# What the exercise asks:
As the answer, set down the lines below from the one containing "Image attached. Highlight" through the one containing "See the attached image. Give", exactly and inclusively, and no others.

*** Data for this task Section Begins ***

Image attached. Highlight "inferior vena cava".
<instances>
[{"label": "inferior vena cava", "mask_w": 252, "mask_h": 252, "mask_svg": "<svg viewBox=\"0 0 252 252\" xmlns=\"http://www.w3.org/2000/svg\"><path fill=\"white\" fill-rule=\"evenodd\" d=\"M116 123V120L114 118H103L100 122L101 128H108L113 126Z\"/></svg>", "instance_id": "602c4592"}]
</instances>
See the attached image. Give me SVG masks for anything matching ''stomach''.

*** Data for this task Section Ends ***
*** Data for this task Section Begins ***

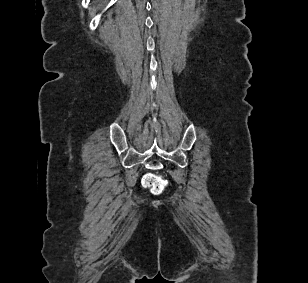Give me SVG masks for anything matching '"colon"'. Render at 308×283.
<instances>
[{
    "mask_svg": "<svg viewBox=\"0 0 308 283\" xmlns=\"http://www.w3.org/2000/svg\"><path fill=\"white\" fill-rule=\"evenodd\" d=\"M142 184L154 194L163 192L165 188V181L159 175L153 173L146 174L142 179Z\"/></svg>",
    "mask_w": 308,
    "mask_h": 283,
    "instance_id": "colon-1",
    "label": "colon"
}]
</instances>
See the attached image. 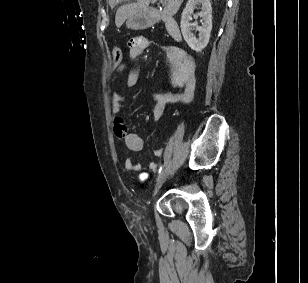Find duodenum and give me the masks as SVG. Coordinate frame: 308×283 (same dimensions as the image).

*** Data for this task Section Ends ***

# Solution to the problem:
Image attached. Highlight "inferior vena cava".
<instances>
[{"label": "inferior vena cava", "mask_w": 252, "mask_h": 252, "mask_svg": "<svg viewBox=\"0 0 252 252\" xmlns=\"http://www.w3.org/2000/svg\"><path fill=\"white\" fill-rule=\"evenodd\" d=\"M116 123V120L114 118H103L100 122L101 128H108L113 126Z\"/></svg>", "instance_id": "602c4592"}]
</instances>
See the attached image. Give me SVG masks for anything matching ''stomach''.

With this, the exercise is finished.